Records from a data source
....

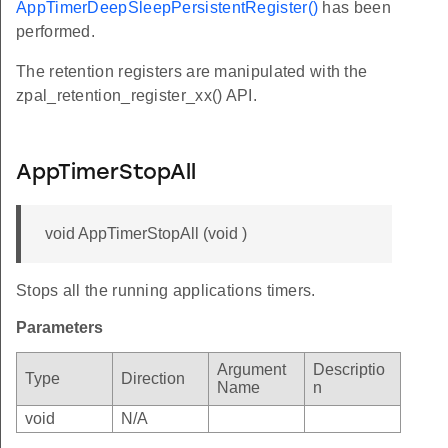
AppTimerDeepSleepPersistentRegister()
has been
performed.
The retention registers are manipulated with the
zpal_retention_register_xx() API.
AppTimerStopAll
void AppTimerStopAll (void )
Stops all the running applications timers.
Parameters
Argument
Descriptio
Type
Direction
Name
n
void
N/A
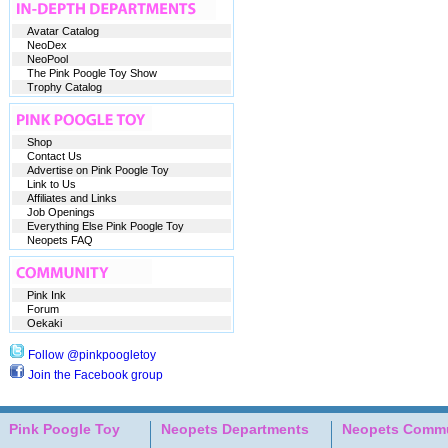
Avatar Catalog
NeoDex
NeoPool
The Pink Poogle Toy Show
Trophy Catalog
Shop
Contact Us
Advertise on Pink Poogle Toy
Link to Us
Affiliates and Links
Job Openings
Everything Else Pink Poogle Toy
Neopets FAQ
Pink Ink
Forum
Oekaki
Follow @pinkpoogletoy
Join the Facebook group
Pink Poogle Toy
Neopets Departments
Neopets Commu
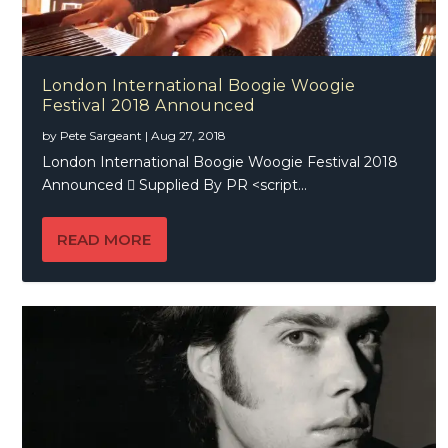
London International Boogie Woogie
Festival 2018 Announced
by
Pete Sargeant
|
Aug 27, 2018
London International Boogie Woogie Festival 2018
Announced  Supplied By PR <script...
READ MORE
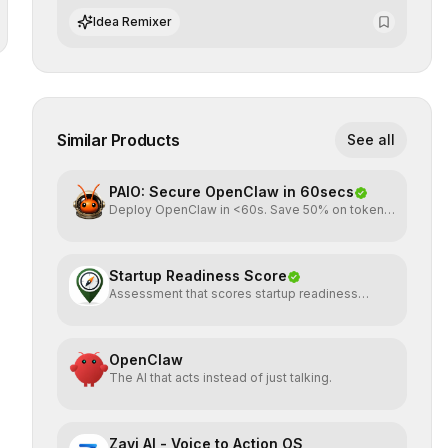
operational risks with statistical precision.
Idea Remixer
Similar Products
See all
PAIO: Secure OpenClaw in 60secs
Deploy OpenClaw in <60s. Save 50% on tokens.
Start for FREE
Startup Readiness Score
Assessment that scores startup readiness
across six pillars.
OpenClaw
The AI that acts instead of just talking.
Zavi AI - Voice to Action OS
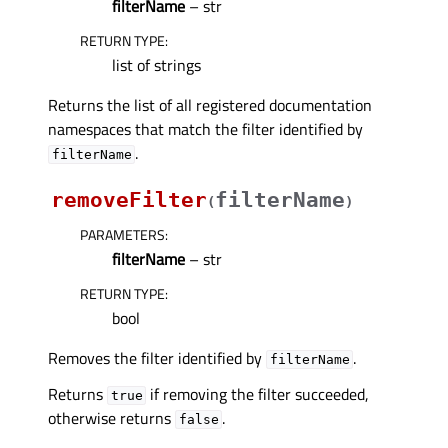
filterName
– str
RETURN TYPE
:
list of strings
Returns the list of all registered documentation
namespaces that match the filter identified by
.
filterName
removeFilter
filterName
(
)
PARAMETERS
:
filterName
– str
RETURN TYPE
:
bool
Removes the filter identified by
.
filterName
Returns
if removing the filter succeeded,
true
otherwise returns
.
false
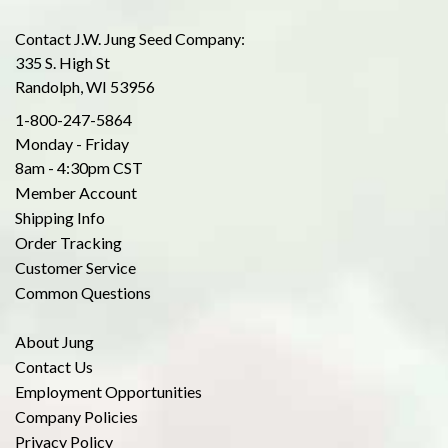
Contact J.W. Jung Seed Company:
335 S. High St
Randolph, WI 53956
1-800-247-5864
Monday - Friday
8am - 4:30pm CST
Member Account
Shipping Info
Order Tracking
Customer Service
Common Questions
About Jung
Contact Us
Employment Opportunities
Company Policies
Privacy Policy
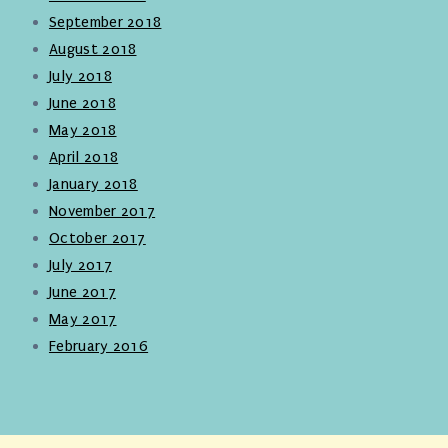
September 2018
August 2018
July 2018
June 2018
May 2018
April 2018
January 2018
November 2017
October 2017
July 2017
June 2017
May 2017
February 2016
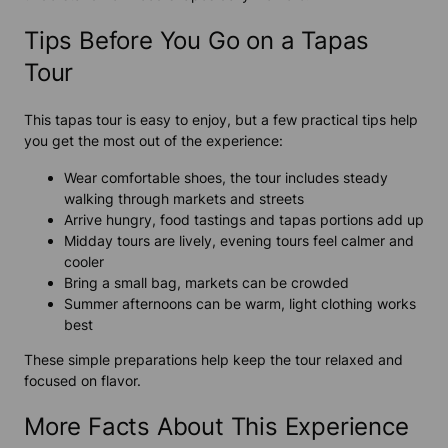
Tips Before You Go on a Tapas
Tour
This tapas tour is easy to enjoy, but a few practical tips help
you get the most out of the experience:
Wear comfortable shoes, the tour includes steady
walking through markets and streets
Arrive hungry, food tastings and tapas portions add up
Midday tours are lively, evening tours feel calmer and
cooler
Bring a small bag, markets can be crowded
Summer afternoons can be warm, light clothing works
best
These simple preparations help keep the tour relaxed and
focused on flavor.
More Facts About This Experience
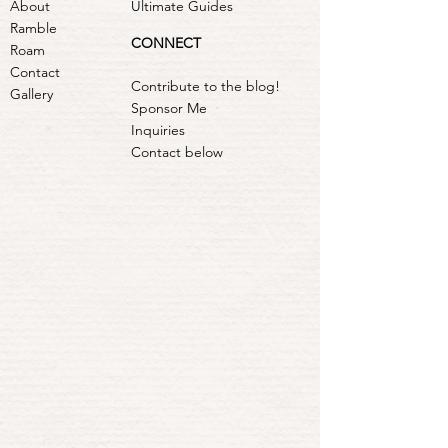
About
Ultimate Guides
Ramble
CONNECT
Roam
Contact
Contribute to the blog!
Gallery
Sponsor Me
Inquiries
Contact below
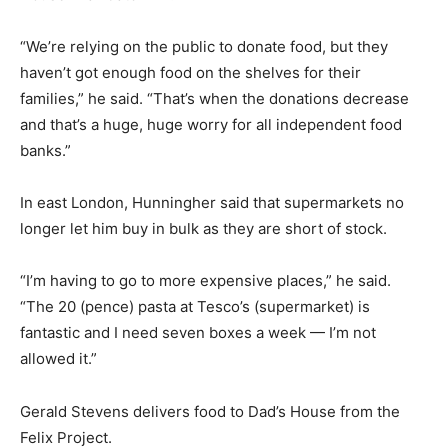
“We’re relying on the public to donate food, but they
haven’t got enough food on the shelves for their
families,” he said. “That’s when the donations decrease
and that’s a huge, huge worry for all independent food
banks.”
In east London, Hunningher said that supermarkets no
longer let him buy in bulk as they are short of stock.
“I’m having to go to more expensive places,” he said.
“The 20 (pence) pasta at Tesco’s (supermarket) is
fantastic and I need seven boxes a week — I’m not
allowed it.”
Gerald Stevens delivers food to Dad’s House from the
Felix Project.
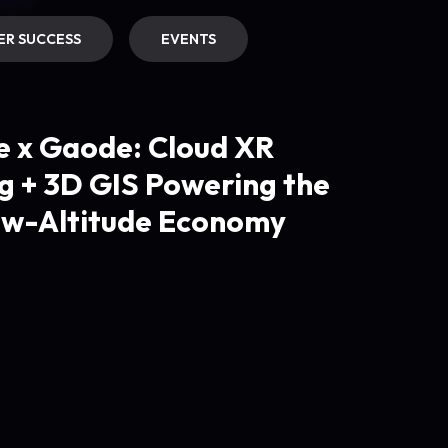
R SUCCESS
EVENTS
e x Gaode: Cloud XR
g + 3D GIS Powering the
ow-Altitude Economy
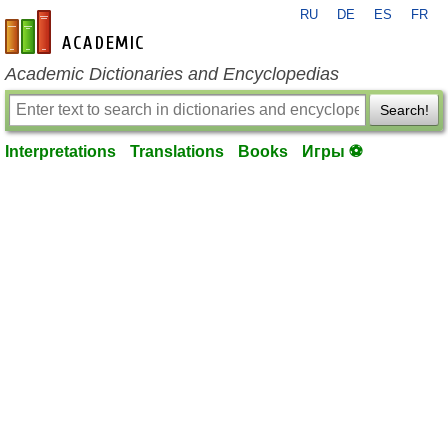
RU
DE
ES
FR
en-academic.com
Academic Dictionaries and Encyclopedias
Search!
Interpretations
Translations
Books
Игры ⚽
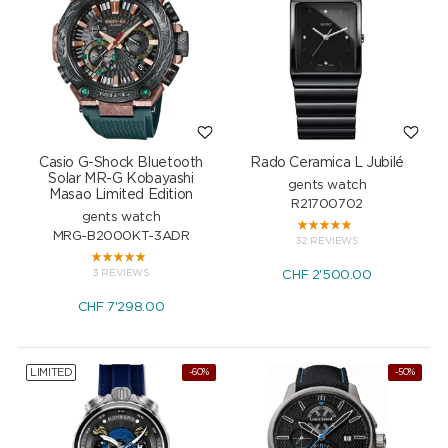
Casio G-Shock Bluetooth
Rado Ceramica L Jubilé
Solar MR-G Kobayashi
gents watch
Masao Limited Edition
R21700702
gents watch
MRG-B2000KT-3ADR
32 REVIEWS
3 REVIEWS
CHF
2'500.00
CHF
7'298.00
LIMITED
-60%
-50%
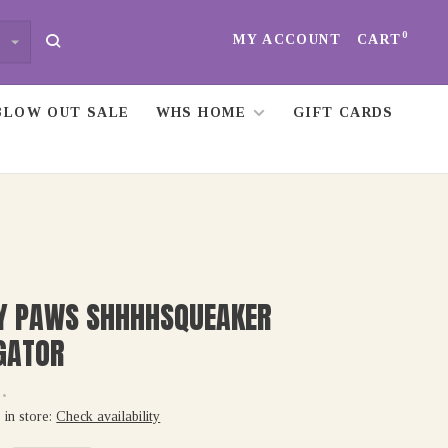
0
MY ACCOUNT
CART
BLOW OUT SALE
WHS HOME
GIFT CARDS
PY PAWS SHHHHSQUEAKER
GATOR
•
 in store:
Check availability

....

EXERCISE GOAL: Output only the lines above from the one containing "Neopets FAQ" to the one containing "walking through markets and streets", both included, exactly as written and with no pictures.

RESPONSE TO THIS EXERCISE:
Neopets FAQ
Pink Ink
Forum
Oekaki
Follow @pinkpoogletoy
Join the Facebook group
Pink Poogle Toy
Neopets Departments
Neopets Commu
London International Boogie Woogie
Festival 2018 Announced
by
Pete Sargeant
|
Aug 27, 2018
London International Boogie Woogie Festival 2018
Announced  Supplied By PR <script...
READ MORE
operational risks with statistical precision.
Idea Remixer
Similar Products
See all
PAIO: Secure OpenClaw in 60secs
Deploy OpenClaw in <60s. Save 50% on tokens.
Start for FREE
Startup Readiness Score
Assessment that scores startup readiness
across six pillars.
OpenClaw
The AI that acts instead of just talking.
Zavi AI - Voice to Action OS
filterName
– str
RETURN TYPE
:
list of strings
Returns the list of all registered documentation
namespaces that match the filter identified by
.
filterName
removeFilter
filterName
(
)
PARAMETERS
:
filterName
– str
RETURN TYPE
:
bool
Removes the filter identified by
.
filterName
Returns
if removing the filter succeeded,
true
otherwise returns
.
false
Contact J.W. Jung Seed Company:
335 S. High St
Randolph, WI 53956
1-800-247-5864
Monday - Friday
8am - 4:30pm CST
Member Account
Shipping Info
Order Tracking
Customer Service
Common Questions
About Jung
Contact Us
Employment Opportunities
Company Policies
Privacy Policy
September 2018
August 2018
July 2018
June 2018
May 2018
April 2018
January 2018
November 2017
October 2017
July 2017
June 2017
May 2017
February 2016
Tips Before You Go on a Tapas
Tour
This tapas tour is easy to enjoy, but a few practical tips help
you get the most out of the experience:
Wear comfortable shoes, the tour includes steady
walking through markets and streets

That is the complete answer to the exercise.